This project, funded by the DTI under the e-Science Core Technology programme, is led by the London e-Science Centre and involves a wide range of e-Science institutions and commercial organisations with interests and expertise in Grid resource provision and use. It will design and implement mechanisms to support the trading of Grid resources for all modalities of service (software, data, execution environments, network capacity etc.) and explore the brokering and market mechanisms that will be enabled by such an infrastructure. This project will produce professional accounting, charging and payment mechanisms and software for the UK e-Science Grid and provide UK input into OGSA, its open source reference implementation, the Globus Toolkit 3.0 (GT3), and the Global Grid Forum (GGF), through the use of emerging Grid Service technologies.
The project has four major phases.
A series of Use Cases will be developed by the commercial partners and e-Science capability providers to establish the market opportunities and requirements in each area. Having defined the functionality and behaviour of the core services and protocols required these will be documented to serve as input to the standardisation process through the GGF and other relevant bodies.
Following this requirements analysis the necessary mechanisms will be specified as extensions to the core OGSA compatible services. The specification of these interfaces will provide input into the GGF and other standardisation bodies. A reference implementation of these extensions will be produced and contributed to the Globus GT3 OGSA platform.

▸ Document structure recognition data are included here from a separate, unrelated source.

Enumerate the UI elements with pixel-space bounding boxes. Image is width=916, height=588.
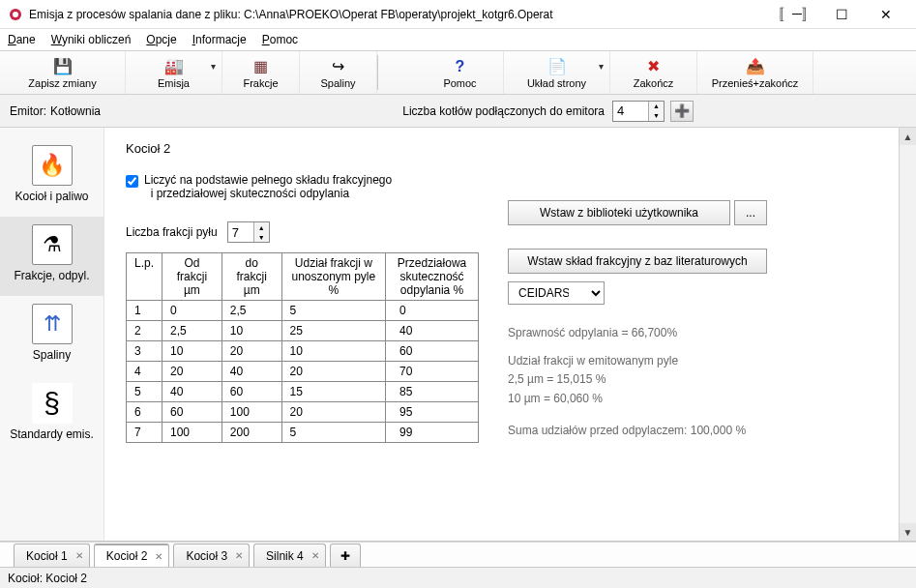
table-row[interactable]: 102,550 (127, 301, 479, 321)
minimize-button[interactable]: 〚─〛 (775, 0, 819, 29)
menu-wyniki[interactable]: Wyniki obliczeń (51, 33, 132, 46)
toolbar-zapisz[interactable]: 💾 Zapisz zmiany (0, 51, 126, 94)
menu-dane[interactable]: Dane (8, 33, 36, 46)
spin-up-icon[interactable]: ▲ (254, 222, 269, 232)
table-row[interactable]: 6601002095 (127, 402, 479, 423)
insert-from-literature-button[interactable]: Wstaw skład frakcyjny z baz literaturowy… (508, 249, 767, 274)
menu-informacje[interactable]: Informacje (192, 33, 247, 46)
cell[interactable]: 6 (127, 402, 163, 423)
cell[interactable]: 0 (386, 301, 479, 321)
toolbar-uklad[interactable]: 📄 Układ strony ▾ (504, 51, 610, 94)
cell[interactable]: 99 (386, 423, 479, 443)
close-button[interactable]: ✕ (864, 0, 908, 29)
insert-from-library-button[interactable]: Wstaw z biblioteki użytkownika (508, 200, 730, 225)
cell[interactable]: 20 (222, 341, 281, 362)
spin-down-icon[interactable]: ▼ (649, 111, 664, 121)
fraction-count-input[interactable] (228, 222, 253, 242)
cell[interactable]: 2,5 (222, 301, 281, 321)
cell[interactable]: 20 (163, 362, 222, 382)
cell[interactable]: 100 (163, 423, 222, 443)
cell[interactable]: 1 (127, 301, 163, 321)
cell[interactable]: 15 (281, 382, 386, 402)
cell[interactable]: 40 (386, 321, 479, 341)
cell[interactable]: 95 (386, 402, 479, 423)
cell[interactable]: 85 (386, 382, 479, 402)
cell[interactable]: 0 (163, 301, 222, 321)
cell[interactable]: 10 (222, 321, 281, 341)
cell[interactable]: 20 (281, 402, 386, 423)
scrollbar-vertical[interactable]: ▲ ▼ (899, 128, 916, 541)
sidebar-item-kociol[interactable]: 🔥 Kocioł i paliwo (0, 137, 103, 217)
cell[interactable]: 7 (127, 423, 163, 443)
insert-from-library-more-button[interactable]: ... (734, 200, 767, 225)
database-select[interactable]: CEIDARS (508, 281, 605, 305)
toolbar-pomoc[interactable]: ? Pomoc (417, 51, 504, 94)
scroll-down-icon[interactable]: ▼ (900, 523, 916, 541)
cell[interactable]: 5 (127, 382, 163, 402)
close-icon[interactable]: ✕ (155, 551, 163, 562)
cell[interactable]: 4 (127, 362, 163, 382)
toolbar-zakoncz[interactable]: ✖ Zakończ (610, 51, 697, 94)
close-icon[interactable]: ✕ (235, 550, 243, 561)
toolbar-emisja[interactable]: 🏭 Emisja ▾ (126, 51, 222, 94)
sidebar-item-standardy[interactable]: § Standardy emis. (0, 375, 103, 455)
maximize-button[interactable]: ☐ (819, 0, 864, 29)
tab-kociol-2[interactable]: Kocioł 2✕ (94, 544, 170, 567)
tab-kociol-1[interactable]: Kocioł 1✕ (14, 544, 90, 567)
toolbar-przenies[interactable]: 📤 Przenieś+zakończ (697, 51, 813, 94)
cell[interactable]: 40 (222, 362, 281, 382)
toolbar-spaliny[interactable]: ↪ Spaliny (300, 51, 377, 94)
cell[interactable]: 20 (281, 362, 386, 382)
toolbar-frakcje[interactable]: ▦ Frakcje (222, 51, 300, 94)
tab-label: Silnik 4 (266, 549, 304, 563)
cell[interactable]: 5 (281, 301, 386, 321)
liczba-kotlow-input[interactable] (613, 102, 648, 121)
sidebar-item-spaliny[interactable]: ⇈ Spaliny (0, 296, 103, 375)
tab-silnik-4[interactable]: Silnik 4✕ (253, 544, 326, 567)
table-row[interactable]: 7100200599 (127, 423, 479, 443)
close-icon[interactable]: ✕ (75, 550, 83, 561)
full-composition-checkbox-label[interactable]: Liczyć na podstawie pełnego składu frakc… (126, 173, 479, 200)
cell[interactable]: 10 (281, 341, 386, 362)
cell[interactable]: 60 (163, 402, 222, 423)
window-title: Emisja z procesów spalania dane z pliku:… (29, 8, 775, 21)
sidebar-item-frakcje[interactable]: ⚗ Frakcje, odpyl. (0, 217, 103, 296)
liczba-kotlow-spinner[interactable]: ▲▼ (612, 101, 665, 122)
add-boiler-button[interactable]: ➕ (670, 101, 694, 122)
stat-share-header: Udział frakcji w emitowanym pyle (508, 352, 899, 370)
fractions-table: L.p. Od frakcji µm do frakcji µm Udział … (126, 252, 479, 443)
cell[interactable]: 40 (163, 382, 222, 402)
sidebar: 🔥 Kocioł i paliwo ⚗ Frakcje, odpyl. ⇈ Sp… (0, 128, 104, 541)
cell[interactable]: 60 (222, 382, 281, 402)
menu-pomoc[interactable]: Pomoc (262, 33, 298, 46)
tab-add[interactable]: ✚ (330, 544, 361, 567)
tab-bar: Kocioł 1✕ Kocioł 2✕ Kocioł 3✕ Silnik 4✕ … (0, 542, 916, 567)
table-row[interactable]: 310201060 (127, 341, 479, 362)
cell[interactable]: 10 (163, 341, 222, 362)
cell[interactable]: 3 (127, 341, 163, 362)
stat-share-10: 10 µm = 60,060 % (508, 390, 899, 408)
spin-up-icon[interactable]: ▲ (649, 102, 664, 111)
cell[interactable]: 60 (386, 341, 479, 362)
cell[interactable]: 2 (127, 321, 163, 341)
cell[interactable]: 2,5 (163, 321, 222, 341)
cell[interactable]: 200 (222, 423, 281, 443)
fumes-icon: ⇈ (32, 304, 73, 344)
close-icon[interactable]: ✕ (311, 550, 319, 561)
table-row[interactable]: 420402070 (127, 362, 479, 382)
spin-down-icon[interactable]: ▼ (254, 232, 269, 242)
cell[interactable]: 25 (281, 321, 386, 341)
fraction-count-spinner[interactable]: ▲▼ (227, 221, 270, 243)
table-row[interactable]: 22,5102540 (127, 321, 479, 341)
menu-opcje[interactable]: Opcje (146, 33, 176, 46)
menubar: Dane Wyniki obliczeń Opcje Informacje Po… (0, 29, 916, 50)
tab-kociol-3[interactable]: Kocioł 3✕ (173, 544, 250, 567)
table-row[interactable]: 540601585 (127, 382, 479, 402)
transfer-icon: 📤 (746, 57, 765, 76)
full-composition-checkbox[interactable] (126, 175, 138, 188)
cell[interactable]: 70 (386, 362, 479, 382)
col-lp: L.p. (127, 253, 163, 301)
scroll-up-icon[interactable]: ▲ (900, 128, 916, 145)
cell[interactable]: 100 (222, 402, 281, 423)
cell[interactable]: 5 (281, 423, 386, 443)
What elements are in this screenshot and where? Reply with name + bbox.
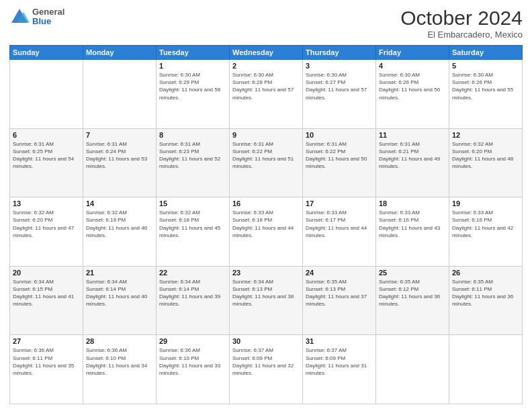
calendar-header-monday: Monday <box>83 46 157 60</box>
header: General Blue October 2024 El Embarcadero… <box>9 7 523 40</box>
day-number: 28 <box>86 337 153 345</box>
day-info: Sunrise: 6:30 AMSunset: 6:26 PMDaylight:… <box>379 71 446 101</box>
calendar-cell: 12Sunrise: 6:32 AMSunset: 6:20 PMDayligh… <box>449 128 523 197</box>
day-info: Sunrise: 6:34 AMSunset: 6:15 PMDaylight:… <box>13 278 80 308</box>
day-info: Sunrise: 6:36 AMSunset: 6:10 PMDaylight:… <box>159 347 226 377</box>
day-info: Sunrise: 6:36 AMSunset: 6:10 PMDaylight:… <box>86 347 153 377</box>
day-info: Sunrise: 6:34 AMSunset: 6:13 PMDaylight:… <box>232 278 300 308</box>
day-info: Sunrise: 6:33 AMSunset: 6:16 PMDaylight:… <box>452 209 519 239</box>
page: General Blue October 2024 El Embarcadero… <box>0 0 532 411</box>
day-info: Sunrise: 6:31 AMSunset: 6:22 PMDaylight:… <box>306 140 373 171</box>
calendar-cell <box>376 335 449 404</box>
day-number: 2 <box>232 62 300 70</box>
logo-blue: Blue <box>32 17 64 26</box>
day-number: 16 <box>232 199 300 208</box>
calendar-cell: 13Sunrise: 6:32 AMSunset: 6:20 PMDayligh… <box>10 197 83 267</box>
day-info: Sunrise: 6:31 AMSunset: 6:25 PMDaylight:… <box>13 140 80 171</box>
calendar-header-wednesday: Wednesday <box>230 46 303 60</box>
calendar-cell: 25Sunrise: 6:35 AMSunset: 6:12 PMDayligh… <box>376 266 449 335</box>
calendar-cell: 31Sunrise: 6:37 AMSunset: 6:09 PMDayligh… <box>303 335 376 404</box>
day-number: 1 <box>159 62 226 70</box>
day-number: 30 <box>232 337 300 345</box>
day-info: Sunrise: 6:34 AMSunset: 6:14 PMDaylight:… <box>159 278 226 308</box>
calendar-cell: 11Sunrise: 6:31 AMSunset: 6:21 PMDayligh… <box>376 128 449 197</box>
calendar-cell: 7Sunrise: 6:31 AMSunset: 6:24 PMDaylight… <box>83 128 157 197</box>
calendar-table: SundayMondayTuesdayWednesdayThursdayFrid… <box>9 45 523 404</box>
calendar-cell: 22Sunrise: 6:34 AMSunset: 6:14 PMDayligh… <box>157 266 230 335</box>
day-number: 26 <box>452 269 519 277</box>
day-info: Sunrise: 6:36 AMSunset: 6:11 PMDaylight:… <box>13 347 80 377</box>
calendar-week-2: 6Sunrise: 6:31 AMSunset: 6:25 PMDaylight… <box>10 128 523 197</box>
calendar-cell: 27Sunrise: 6:36 AMSunset: 6:11 PMDayligh… <box>10 335 83 404</box>
calendar-cell: 6Sunrise: 6:31 AMSunset: 6:25 PMDaylight… <box>10 128 83 197</box>
day-info: Sunrise: 6:32 AMSunset: 6:20 PMDaylight:… <box>452 140 519 171</box>
calendar-cell: 16Sunrise: 6:33 AMSunset: 6:18 PMDayligh… <box>230 197 303 267</box>
day-number: 9 <box>232 131 300 139</box>
day-info: Sunrise: 6:35 AMSunset: 6:13 PMDaylight:… <box>306 278 373 308</box>
day-number: 20 <box>13 269 80 277</box>
day-number: 11 <box>379 131 446 139</box>
calendar-cell: 30Sunrise: 6:37 AMSunset: 6:09 PMDayligh… <box>230 335 303 404</box>
calendar-cell: 19Sunrise: 6:33 AMSunset: 6:16 PMDayligh… <box>449 197 523 267</box>
calendar-cell: 9Sunrise: 6:31 AMSunset: 6:22 PMDaylight… <box>230 128 303 197</box>
calendar-cell <box>449 335 523 404</box>
day-number: 12 <box>452 131 519 139</box>
day-info: Sunrise: 6:32 AMSunset: 6:20 PMDaylight:… <box>13 209 80 239</box>
calendar-cell: 14Sunrise: 6:32 AMSunset: 6:19 PMDayligh… <box>83 197 157 267</box>
day-number: 29 <box>159 337 226 345</box>
day-info: Sunrise: 6:32 AMSunset: 6:19 PMDaylight:… <box>86 209 153 239</box>
day-info: Sunrise: 6:35 AMSunset: 6:11 PMDaylight:… <box>452 278 519 308</box>
calendar-header-saturday: Saturday <box>449 46 523 60</box>
calendar-cell: 26Sunrise: 6:35 AMSunset: 6:11 PMDayligh… <box>449 266 523 335</box>
calendar-cell: 5Sunrise: 6:30 AMSunset: 6:26 PMDaylight… <box>449 60 523 129</box>
calendar-cell: 20Sunrise: 6:34 AMSunset: 6:15 PMDayligh… <box>10 266 83 335</box>
day-number: 24 <box>306 269 373 277</box>
calendar-cell: 8Sunrise: 6:31 AMSunset: 6:23 PMDaylight… <box>157 128 230 197</box>
day-number: 27 <box>13 337 80 345</box>
day-number: 17 <box>306 199 373 208</box>
calendar-cell: 10Sunrise: 6:31 AMSunset: 6:22 PMDayligh… <box>303 128 376 197</box>
day-info: Sunrise: 6:34 AMSunset: 6:14 PMDaylight:… <box>86 278 153 308</box>
day-number: 7 <box>86 131 153 139</box>
month-title: October 2024 <box>400 7 523 30</box>
calendar-cell: 28Sunrise: 6:36 AMSunset: 6:10 PMDayligh… <box>83 335 157 404</box>
day-info: Sunrise: 6:31 AMSunset: 6:22 PMDaylight:… <box>232 140 300 171</box>
calendar-cell <box>83 60 157 129</box>
calendar-header-row: SundayMondayTuesdayWednesdayThursdayFrid… <box>10 46 523 60</box>
calendar-cell: 15Sunrise: 6:32 AMSunset: 6:18 PMDayligh… <box>157 197 230 267</box>
day-number: 21 <box>86 269 153 277</box>
day-number: 10 <box>306 131 373 139</box>
calendar-header-tuesday: Tuesday <box>157 46 230 60</box>
calendar-week-4: 20Sunrise: 6:34 AMSunset: 6:15 PMDayligh… <box>10 266 523 335</box>
day-info: Sunrise: 6:30 AMSunset: 6:29 PMDaylight:… <box>159 71 226 101</box>
title-area: October 2024 El Embarcadero, Mexico <box>400 7 523 40</box>
calendar-week-1: 1Sunrise: 6:30 AMSunset: 6:29 PMDaylight… <box>10 60 523 129</box>
day-number: 3 <box>306 62 373 70</box>
day-number: 4 <box>379 62 446 70</box>
day-info: Sunrise: 6:30 AMSunset: 6:28 PMDaylight:… <box>232 71 300 101</box>
day-number: 19 <box>452 199 519 208</box>
day-info: Sunrise: 6:31 AMSunset: 6:24 PMDaylight:… <box>86 140 153 171</box>
calendar-cell: 21Sunrise: 6:34 AMSunset: 6:14 PMDayligh… <box>83 266 157 335</box>
day-number: 31 <box>306 337 373 345</box>
day-info: Sunrise: 6:32 AMSunset: 6:18 PMDaylight:… <box>159 209 226 239</box>
day-number: 22 <box>159 269 226 277</box>
day-number: 8 <box>159 131 226 139</box>
day-number: 25 <box>379 269 446 277</box>
logo-general: General <box>32 7 64 17</box>
calendar-week-3: 13Sunrise: 6:32 AMSunset: 6:20 PMDayligh… <box>10 197 523 267</box>
calendar-cell: 1Sunrise: 6:30 AMSunset: 6:29 PMDaylight… <box>157 60 230 129</box>
day-number: 14 <box>86 199 153 208</box>
day-info: Sunrise: 6:33 AMSunset: 6:17 PMDaylight:… <box>306 209 373 239</box>
location: El Embarcadero, Mexico <box>400 30 523 40</box>
calendar-cell: 18Sunrise: 6:33 AMSunset: 6:16 PMDayligh… <box>376 197 449 267</box>
calendar-cell: 23Sunrise: 6:34 AMSunset: 6:13 PMDayligh… <box>230 266 303 335</box>
calendar-header-thursday: Thursday <box>303 46 376 60</box>
calendar-cell: 4Sunrise: 6:30 AMSunset: 6:26 PMDaylight… <box>376 60 449 129</box>
calendar-cell: 29Sunrise: 6:36 AMSunset: 6:10 PMDayligh… <box>157 335 230 404</box>
calendar-header-sunday: Sunday <box>10 46 83 60</box>
day-info: Sunrise: 6:31 AMSunset: 6:21 PMDaylight:… <box>379 140 446 171</box>
calendar-cell: 24Sunrise: 6:35 AMSunset: 6:13 PMDayligh… <box>303 266 376 335</box>
calendar-cell: 2Sunrise: 6:30 AMSunset: 6:28 PMDaylight… <box>230 60 303 129</box>
logo-text: General Blue <box>32 7 64 27</box>
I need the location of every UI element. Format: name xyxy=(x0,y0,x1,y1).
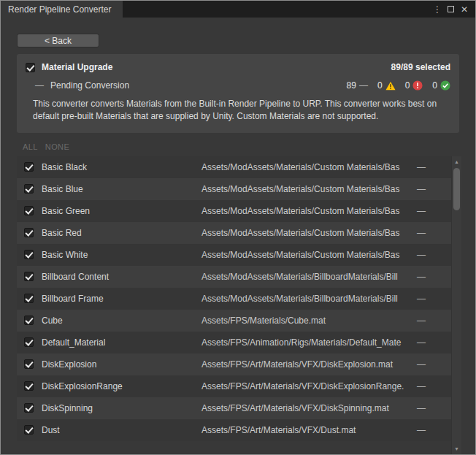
row-name: Billboard Frame xyxy=(42,294,201,304)
row-name: Billboard Content xyxy=(42,272,201,282)
list-item[interactable]: Basic Green Assets/ModAssets/Materials/C… xyxy=(17,200,451,222)
material-list: Basic Black Assets/ModAssets/Materials/C… xyxy=(17,156,451,454)
maximize-icon[interactable] xyxy=(448,6,454,12)
row-checkbox[interactable] xyxy=(24,425,34,435)
row-status-dash-icon: — xyxy=(417,337,444,348)
menu-icon[interactable]: ⋮ xyxy=(432,5,442,14)
row-checkbox[interactable] xyxy=(24,337,34,347)
row-checkbox[interactable] xyxy=(24,228,34,237)
row-path: Assets/FPS/Art/Materials/VFX/DiskExplosi… xyxy=(201,381,417,391)
list-item[interactable]: Dust Assets/FPS/Art/Materials/VFX/Dust.m… xyxy=(17,419,451,441)
warning-icon xyxy=(385,81,396,91)
row-checkbox[interactable] xyxy=(24,162,34,172)
row-checkbox[interactable] xyxy=(24,381,34,391)
list-item[interactable]: Billboard Frame Assets/ModAssets/Materia… xyxy=(17,288,451,310)
window-title: Render Pipeline Converter xyxy=(8,4,111,15)
pending-conversion-label: Pending Conversion xyxy=(50,80,129,91)
back-button[interactable]: < Back xyxy=(17,34,99,47)
row-status-dash-icon: — xyxy=(417,228,444,238)
pending-total: 89 — xyxy=(347,80,368,91)
row-name: DiskSpinning xyxy=(42,403,201,413)
window-body: < Back Material Upgrade 89/89 selected —… xyxy=(1,18,475,454)
row-path: Assets/ModAssets/Materials/Custom Materi… xyxy=(201,228,417,238)
row-checkbox[interactable] xyxy=(24,359,34,369)
row-status-dash-icon: — xyxy=(417,250,444,260)
select-none-button[interactable]: NONE xyxy=(45,142,69,151)
list-item[interactable]: DiskExplosion Assets/FPS/Art/Materials/V… xyxy=(17,353,451,375)
render-pipeline-converter-window: Render Pipeline Converter ⋮ ✕ < Back Mat… xyxy=(0,0,476,455)
scroll-down-icon[interactable]: ▼ xyxy=(452,443,461,454)
row-checkbox[interactable] xyxy=(24,316,34,325)
row-checkbox[interactable] xyxy=(24,250,34,259)
converter-title: Material Upgrade xyxy=(42,62,112,72)
titlebar-spacer xyxy=(123,1,432,18)
success-count: 0 xyxy=(432,80,450,91)
pending-counts: 89 — 0 0 xyxy=(347,80,450,91)
select-all-button[interactable]: ALL xyxy=(23,142,38,151)
pending-conversion-row: — Pending Conversion 89 — 0 xyxy=(26,80,450,91)
row-path: Assets/FPS/Art/Materials/VFX/DiskSpinnin… xyxy=(201,403,417,413)
row-name: Basic Red xyxy=(42,228,201,238)
row-path: Assets/ModAssets/Materials/BillboardMate… xyxy=(201,294,417,304)
row-path: Assets/ModAssets/Materials/Custom Materi… xyxy=(201,250,417,260)
error-icon xyxy=(412,80,423,91)
material-upgrade-checkbox[interactable] xyxy=(26,63,35,72)
selected-count-label: 89/89 selected xyxy=(391,62,450,72)
row-status-dash-icon: — xyxy=(417,272,444,282)
scrollbar-thumb[interactable] xyxy=(453,168,460,210)
row-path: Assets/ModAssets/Materials/BillboardMate… xyxy=(201,272,417,282)
success-icon xyxy=(440,80,450,91)
list-item[interactable]: DiskSpinning Assets/FPS/Art/Materials/VF… xyxy=(17,397,451,419)
row-checkbox[interactable] xyxy=(24,184,34,194)
row-path: Assets/ModAssets/Materials/Custom Materi… xyxy=(201,206,417,216)
pending-dash-icon: — xyxy=(359,80,368,91)
list-item[interactable]: Default_Material Assets/FPS/Animation/Ri… xyxy=(17,332,451,353)
error-count: 0 xyxy=(405,80,423,91)
list-item[interactable]: Basic Red Assets/ModAssets/Materials/Cus… xyxy=(17,222,451,244)
row-checkbox[interactable] xyxy=(24,206,34,215)
row-path: Assets/FPS/Art/Materials/VFX/DiskExplosi… xyxy=(201,359,417,370)
converter-header: Material Upgrade 89/89 selected xyxy=(26,62,450,72)
scrollbar[interactable]: ▲ ▼ xyxy=(451,156,461,454)
row-path: Assets/FPS/Animation/Rigs/Materials/Defa… xyxy=(201,337,417,348)
row-status-dash-icon: — xyxy=(417,184,444,194)
warning-count: 0 xyxy=(377,80,396,91)
close-icon[interactable]: ✕ xyxy=(459,5,469,14)
row-status-dash-icon: — xyxy=(417,425,444,435)
row-status-dash-icon: — xyxy=(417,359,444,370)
row-path: Assets/FPS/Art/Materials/VFX/Dust.mat xyxy=(201,425,417,435)
row-status-dash-icon: — xyxy=(417,162,444,172)
row-status-dash-icon: — xyxy=(417,403,444,413)
row-name: Basic White xyxy=(42,250,201,260)
converter-description: This converter converts Materials from t… xyxy=(33,98,450,123)
list-item[interactable]: Basic Blue Assets/ModAssets/Materials/Cu… xyxy=(17,178,451,200)
titlebar-controls: ⋮ ✕ xyxy=(432,1,475,18)
row-checkbox[interactable] xyxy=(24,272,34,281)
list-item[interactable]: Basic Black Assets/ModAssets/Materials/C… xyxy=(17,156,451,178)
row-name: Basic Black xyxy=(42,162,201,172)
window-tab[interactable]: Render Pipeline Converter xyxy=(1,1,123,18)
foldout-dash-icon[interactable]: — xyxy=(35,80,44,91)
row-name: DiskExplosionRange xyxy=(42,381,201,391)
row-name: DiskExplosion xyxy=(42,359,201,370)
row-checkbox[interactable] xyxy=(24,294,34,303)
list-item[interactable]: Cube Assets/FPS/Materials/Cube.mat — xyxy=(17,310,451,332)
list-item[interactable]: Billboard Content Assets/ModAssets/Mater… xyxy=(17,266,451,288)
row-checkbox[interactable] xyxy=(24,403,34,413)
row-status-dash-icon: — xyxy=(417,206,444,216)
scroll-up-icon[interactable]: ▲ xyxy=(452,157,461,167)
row-name: Dust xyxy=(42,425,201,435)
row-path: Assets/ModAssets/Materials/Custom Materi… xyxy=(201,162,417,172)
list-area: Basic Black Assets/ModAssets/Materials/C… xyxy=(17,156,461,454)
row-status-dash-icon: — xyxy=(417,381,444,391)
row-name: Default_Material xyxy=(42,337,201,348)
row-status-dash-icon: — xyxy=(417,316,444,326)
list-header: ALL NONE xyxy=(23,142,475,151)
converter-panel: Material Upgrade 89/89 selected — Pendin… xyxy=(17,54,459,133)
row-path: Assets/ModAssets/Materials/Custom Materi… xyxy=(201,184,417,194)
row-name: Basic Green xyxy=(42,206,201,216)
list-item[interactable]: Basic White Assets/ModAssets/Materials/C… xyxy=(17,244,451,266)
row-status-dash-icon: — xyxy=(417,294,444,304)
list-item[interactable]: DiskExplosionRange Assets/FPS/Art/Materi… xyxy=(17,375,451,397)
row-name: Basic Blue xyxy=(42,184,201,194)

Once the basic trading infrastructure is in place its practicality will be tested via a series of trial deployments in three areas:
- The Computer Sciences Corporation will carry out a series of trial deployments within their client HPC installations.
- The UK e-Science Grid will be used to test the core functionality and the feasibility of the trading mechanisms proposed.
- The Astrophysics Research Institute at Liverpool John Moores University will implement the market services within the eStar e-Science demonstrator and deploy them to overseas telescope sites run by UK organisations.
Once the basic trading services are in place and verified as realistic there will be considerable opportunities to explore the richer brokering and market mechanisms that will be enabled by such an infrastructure. In particular the consortium will explore the development of brokering mechanisms that combine price and performance information to achieve mappings of e-Science applications onto compositions of available services that satisfy or optimise user and provider supplied utility functions.
Complimentary activities are underway within the Global Grid Forum, particularly in the Grid Economic Service Architecture Working Group, the Resource Usage Service Working Group and the Usage Record Working Group.